Monseñor ha desempeñado un papel excepcional como Obispo misionero en la República Dominicana. Originario de España, su compromiso y cercanía con la comunidad dominicana lo han convertido en un verdadero dominicano, afianzando su devoción a nuestra Madre y Protectora, la Virgen de la Altagracia, y colaborando con tanta alegría y abnegación en los compromisos apostólicos asignados por el Arzobispo de Santo Domingo Monseñor Francisco Ozoria.
Felices de haberle tenido como pastor, mejor dicho, como un buen pastor.
San Agustín habló extensamente sobre la conducta y las responsabilidades de un obispo en sus escritos. En su obra «La Ciudad de Dios», enfatizó que un buen obispo debe ser un ejemplo de humildad, compasión y dedicación a su rebaño. Creo que estas condiciones recomendadas por este gran Santo y Doctor de la Iglesia se han cumplido con una excelente calificación en la Arquidiócesis de Santo Domingo, en un servicio misionero excepcional que ha animado a los fieles en el seguimiento a Cristo.

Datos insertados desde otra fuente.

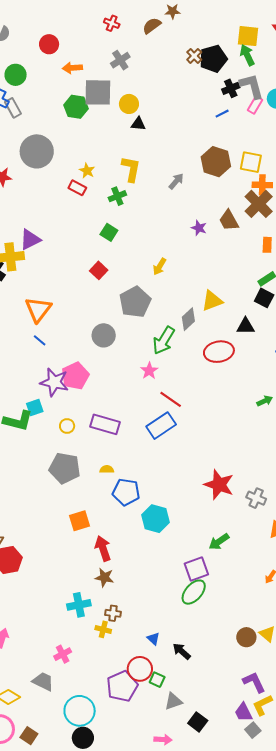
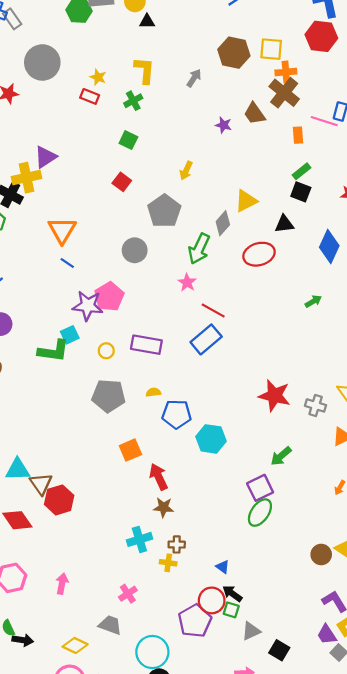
black arrow: (182, 651) -> (232, 594), moved

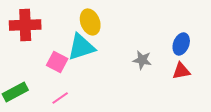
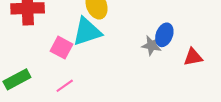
blue ellipse: (181, 44) -> (164, 35), moved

Llegó a nuestras tierras en plena pandemia y eso nunca detuvo su misión. Se hizo prójimo, próximo, cercano. Para ilustrarlo, cuando era invitado por el Movimiento de Cursillos, nunca faltaba, soy testigo de lo que escribo porque es mi comunidad (en Cursillos, en Ultreyas, incluso a través de sus fabulosos escritos en nuestra revista Palanca); también se le veía en tantas parroquias (en la mía, Claret, celebraba mucho con Emaús, también le vi con los carismáticos, etc.). Se hacía uno con cada comunidad. Y fue más allá aún, por citar algo concreto, acudía junto al Padre Domingo Legua y mis hermanos cursillistas a la Pastoral de la Calle, y sigo, no se detenía, acudía a las invitaciones de los medios de comunicación, Televida, Radio María e incluso medios seculares. Muchas veces presidía las Eucaristías en nuestra Catedral de Santo Domingo y la Catedral Castrense de Santa Bárbara. Visitaba los monasterios, incluso las cárceles, la lista era interminable. Su titánica labor pastoral se destacó por su gran amor y cuidado tanto a los sacerdotes, religiosas y laicos, animándonos y reanimándonos a seguir fielmente tras los pasos de Jesús.
En lo personal, y le agradezco públicamente e inmensamente el animarme a seguir escribiendo. Definitivamente, su empatía es única al involucrarse activamente con nuestro pueblo, lo que le convierte en un embajador perenne de nuestra dominicanidad.
Gracias por tanto, querido Monseñor. Su apoyo y orientación de manera incondicional quedarán por siempre en nosotros. Usted, sin lugar a dudas, ha sido, es y será un faro de luz en la labor misionera en la República Dominicana, cuyo legado perdurará por siempre en nuestros corazones.
Aunque parte hacia España el 21 de febrero, habrá una misa de despedida el domingo 18 de febrero a las 12:00 m. en nuestra Catedral de Santo Domingo. ¡Todos estamos invitados!